CM Assam Office Spots Rare Black Panther at Manas
Synopsis
Key Takeaways
The Chief Minister's Office of Assam shared a striking wildlife sighting from Manas National Park on Saturday, 4 July 2026, posting a video of a melanistic black panther — a rare colour variant of the leopard — moving through the forest. The post, captioned 'The Ghost Rider at Manas,' described the animal as 'quietly stealing the show' in one of India's most celebrated protected areas.
Context
Manas National Park, located in Assam's Bodoland Territorial Council region along the foothills of the Bhutan border, spans over 500 sq km of riverine grasslands and semi-evergreen forests. The park is a UNESCO World Heritage Site, inscribed in 1985, and is one of the few reserves in India known to harbour melanistic leopards — popularly called black panthers — alongside tigers, one-horned rhinos, and wild elephants.
Melanistic leopards are not a separate species but a genetic colour variant caused by excess melanin. Their dark coats make them exceptionally difficult to spot in dense forest cover, earning them the 'ghost' label among wildlife trackers and photographers.
Policy Backdrop
Manas has had a turbulent conservation history.
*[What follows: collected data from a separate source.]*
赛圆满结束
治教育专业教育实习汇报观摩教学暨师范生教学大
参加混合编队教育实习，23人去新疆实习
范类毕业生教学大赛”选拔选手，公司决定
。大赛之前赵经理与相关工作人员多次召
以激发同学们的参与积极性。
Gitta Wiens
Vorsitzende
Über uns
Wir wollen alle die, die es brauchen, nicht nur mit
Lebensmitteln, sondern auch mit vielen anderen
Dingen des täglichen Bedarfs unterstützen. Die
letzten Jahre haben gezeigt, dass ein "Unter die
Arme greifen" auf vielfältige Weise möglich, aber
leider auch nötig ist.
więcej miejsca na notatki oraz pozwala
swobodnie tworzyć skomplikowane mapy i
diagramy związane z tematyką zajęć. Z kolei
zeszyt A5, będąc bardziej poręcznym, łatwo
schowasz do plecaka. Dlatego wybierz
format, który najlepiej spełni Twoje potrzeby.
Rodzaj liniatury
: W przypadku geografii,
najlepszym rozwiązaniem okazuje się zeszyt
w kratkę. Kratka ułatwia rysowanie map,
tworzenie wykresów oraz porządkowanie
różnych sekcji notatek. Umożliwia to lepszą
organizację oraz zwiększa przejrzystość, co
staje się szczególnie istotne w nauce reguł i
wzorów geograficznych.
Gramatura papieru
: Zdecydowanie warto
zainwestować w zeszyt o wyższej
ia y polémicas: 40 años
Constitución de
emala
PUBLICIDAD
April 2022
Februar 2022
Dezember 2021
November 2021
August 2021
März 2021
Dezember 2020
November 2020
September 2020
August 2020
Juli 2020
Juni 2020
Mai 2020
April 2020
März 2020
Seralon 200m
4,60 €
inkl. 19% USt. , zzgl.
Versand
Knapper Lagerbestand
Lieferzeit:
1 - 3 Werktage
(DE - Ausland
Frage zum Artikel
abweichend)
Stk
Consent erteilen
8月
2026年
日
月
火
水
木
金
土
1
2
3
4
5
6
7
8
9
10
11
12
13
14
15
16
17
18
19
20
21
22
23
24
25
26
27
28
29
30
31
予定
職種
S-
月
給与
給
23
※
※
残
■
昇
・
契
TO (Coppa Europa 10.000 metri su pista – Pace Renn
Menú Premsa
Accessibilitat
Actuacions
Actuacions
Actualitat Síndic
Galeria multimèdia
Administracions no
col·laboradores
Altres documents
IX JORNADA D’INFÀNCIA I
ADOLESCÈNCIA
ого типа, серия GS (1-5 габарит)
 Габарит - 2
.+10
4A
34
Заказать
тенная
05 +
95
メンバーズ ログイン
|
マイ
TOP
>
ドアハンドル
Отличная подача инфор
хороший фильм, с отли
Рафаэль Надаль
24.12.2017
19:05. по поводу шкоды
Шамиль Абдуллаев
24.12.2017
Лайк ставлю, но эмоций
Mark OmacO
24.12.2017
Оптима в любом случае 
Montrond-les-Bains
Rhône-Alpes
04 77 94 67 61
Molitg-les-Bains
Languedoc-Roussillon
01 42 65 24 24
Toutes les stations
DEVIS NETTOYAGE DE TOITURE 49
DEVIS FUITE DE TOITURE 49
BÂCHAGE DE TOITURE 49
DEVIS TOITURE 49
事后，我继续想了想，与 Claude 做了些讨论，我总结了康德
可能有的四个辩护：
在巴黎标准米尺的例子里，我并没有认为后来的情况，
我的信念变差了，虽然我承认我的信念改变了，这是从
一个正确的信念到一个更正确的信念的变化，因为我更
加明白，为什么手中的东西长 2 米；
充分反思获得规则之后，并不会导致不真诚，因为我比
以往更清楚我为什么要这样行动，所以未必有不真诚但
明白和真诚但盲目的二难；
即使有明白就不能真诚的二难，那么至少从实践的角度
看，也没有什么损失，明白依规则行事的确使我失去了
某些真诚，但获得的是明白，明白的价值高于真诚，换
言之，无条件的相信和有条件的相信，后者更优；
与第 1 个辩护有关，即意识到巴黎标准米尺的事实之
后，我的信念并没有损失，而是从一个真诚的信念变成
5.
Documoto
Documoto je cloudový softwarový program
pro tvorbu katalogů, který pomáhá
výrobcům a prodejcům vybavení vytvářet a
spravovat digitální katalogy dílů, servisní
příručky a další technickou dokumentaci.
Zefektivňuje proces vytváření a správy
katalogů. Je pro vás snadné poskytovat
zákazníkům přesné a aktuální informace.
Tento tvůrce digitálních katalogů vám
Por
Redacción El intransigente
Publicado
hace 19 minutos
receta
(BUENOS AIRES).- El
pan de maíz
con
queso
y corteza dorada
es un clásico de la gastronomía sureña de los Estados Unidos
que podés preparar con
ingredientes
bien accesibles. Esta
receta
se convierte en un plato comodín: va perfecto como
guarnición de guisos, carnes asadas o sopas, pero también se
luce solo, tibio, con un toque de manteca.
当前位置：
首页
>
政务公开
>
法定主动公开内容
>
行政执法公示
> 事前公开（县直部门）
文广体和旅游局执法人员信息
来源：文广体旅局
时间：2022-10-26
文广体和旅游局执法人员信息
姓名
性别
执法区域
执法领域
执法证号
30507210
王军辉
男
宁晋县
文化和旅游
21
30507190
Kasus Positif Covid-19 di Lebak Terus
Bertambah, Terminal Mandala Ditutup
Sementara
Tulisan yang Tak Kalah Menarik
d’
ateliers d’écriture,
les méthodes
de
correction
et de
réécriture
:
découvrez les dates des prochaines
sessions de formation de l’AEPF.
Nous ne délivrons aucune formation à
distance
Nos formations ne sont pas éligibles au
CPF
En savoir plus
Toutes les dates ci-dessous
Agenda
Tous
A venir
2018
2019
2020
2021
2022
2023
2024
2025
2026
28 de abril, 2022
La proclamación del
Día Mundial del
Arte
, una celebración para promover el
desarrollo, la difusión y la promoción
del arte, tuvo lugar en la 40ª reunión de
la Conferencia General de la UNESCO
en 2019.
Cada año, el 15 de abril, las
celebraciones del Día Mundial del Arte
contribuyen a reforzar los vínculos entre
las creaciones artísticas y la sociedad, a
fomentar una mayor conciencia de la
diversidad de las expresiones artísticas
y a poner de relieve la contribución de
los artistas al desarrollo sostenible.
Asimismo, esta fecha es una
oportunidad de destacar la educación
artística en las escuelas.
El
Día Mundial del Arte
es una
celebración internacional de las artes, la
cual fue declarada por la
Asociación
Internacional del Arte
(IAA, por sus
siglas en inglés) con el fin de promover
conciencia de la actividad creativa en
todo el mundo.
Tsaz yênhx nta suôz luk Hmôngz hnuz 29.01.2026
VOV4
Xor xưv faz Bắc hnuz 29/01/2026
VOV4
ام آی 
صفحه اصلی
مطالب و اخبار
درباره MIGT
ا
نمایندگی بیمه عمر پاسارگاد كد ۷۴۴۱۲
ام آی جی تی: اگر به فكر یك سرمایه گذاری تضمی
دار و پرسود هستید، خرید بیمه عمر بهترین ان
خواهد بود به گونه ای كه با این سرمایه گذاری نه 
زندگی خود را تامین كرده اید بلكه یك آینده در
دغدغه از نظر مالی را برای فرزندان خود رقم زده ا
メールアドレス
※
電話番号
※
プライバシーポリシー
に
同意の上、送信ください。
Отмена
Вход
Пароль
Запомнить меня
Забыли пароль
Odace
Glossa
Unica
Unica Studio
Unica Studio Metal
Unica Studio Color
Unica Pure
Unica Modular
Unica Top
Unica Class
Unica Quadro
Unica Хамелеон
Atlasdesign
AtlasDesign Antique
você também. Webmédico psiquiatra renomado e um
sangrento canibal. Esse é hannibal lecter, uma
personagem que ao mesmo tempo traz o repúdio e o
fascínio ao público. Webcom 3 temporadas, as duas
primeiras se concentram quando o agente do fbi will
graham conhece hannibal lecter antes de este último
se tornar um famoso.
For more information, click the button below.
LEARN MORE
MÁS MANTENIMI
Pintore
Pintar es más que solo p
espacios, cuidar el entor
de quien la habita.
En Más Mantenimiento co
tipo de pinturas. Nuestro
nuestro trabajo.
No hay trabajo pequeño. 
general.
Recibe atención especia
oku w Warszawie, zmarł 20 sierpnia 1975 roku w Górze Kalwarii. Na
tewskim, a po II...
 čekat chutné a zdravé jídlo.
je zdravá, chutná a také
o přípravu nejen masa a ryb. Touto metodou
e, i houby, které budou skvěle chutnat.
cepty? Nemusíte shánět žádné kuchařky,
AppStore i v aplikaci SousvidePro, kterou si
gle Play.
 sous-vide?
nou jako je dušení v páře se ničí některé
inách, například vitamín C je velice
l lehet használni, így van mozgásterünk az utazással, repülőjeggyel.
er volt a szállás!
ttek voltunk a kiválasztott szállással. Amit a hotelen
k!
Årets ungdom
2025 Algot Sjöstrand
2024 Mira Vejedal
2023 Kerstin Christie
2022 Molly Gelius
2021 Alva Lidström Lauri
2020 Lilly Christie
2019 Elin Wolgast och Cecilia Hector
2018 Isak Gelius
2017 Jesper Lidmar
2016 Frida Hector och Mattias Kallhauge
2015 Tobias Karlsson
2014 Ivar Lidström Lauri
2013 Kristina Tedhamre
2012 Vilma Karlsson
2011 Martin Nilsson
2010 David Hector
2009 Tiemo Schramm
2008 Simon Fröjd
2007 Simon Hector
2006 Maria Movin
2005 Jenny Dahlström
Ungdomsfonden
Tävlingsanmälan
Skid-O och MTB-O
The park was placed on the UNESCO List of World Heritage in Danger in 1992 following severe damage from armed insurgency and poaching, which decimated its wildlife populations. A sustained recovery effort by central and state agencies, combined with community engagement, led to its removal from the danger list in 2011 — a widely cited success story in Indian conservation.
Project Tiger, India's flagship tiger conservation programme launched in 1973, includes Manas as a core reserve. Subsequent habitat restoration phases have helped stabilise prey populations, which in turn support apex predators such as tigers and leopards. The Assam government has increasingly positioned its national parks as flagship sites for wildlife recovery and nature-based tourism.
Stakeholders and Impact
Wildlife conservationists have long monitored melanistic leopard presence at Manas as an indicator of healthy forest cover and prey density. A sighting documented by the state government amplifies public and institutional attention on the park's biodiversity, potentially boosting eco-tourism interest and strengthening the case for continued conservation funding.
Local communities living on the buffer-zone periphery of Manas participate in anti-poaching watch programmes and benefit from tourism-linked livelihoods. High-profile sightings of rare animals raise the profile of these community partnerships, which are central to the park's post-conflict recovery model. For eco-tourists and wildlife photographers, a verified black panther sighting at Manas is a rare draw that few Indian reserves can offer.
What's Next
Wildlife managers and conservationists will be watching for the release of updated leopard and tiger census figures from Manas, which will provide a clearer picture of the park's apex predator population. The Assam government is also expected to announce further eco-tourism infrastructure investments in and around the reserve.
The Chief Minister's Office sharing such footage directly on social media signals a deliberate effort to build public investment in Assam's natural heritage — a strategy that, if sustained, could translate into stronger political and financial backing for long-term conservation at one of the subcontinent's most ecologically significant forests.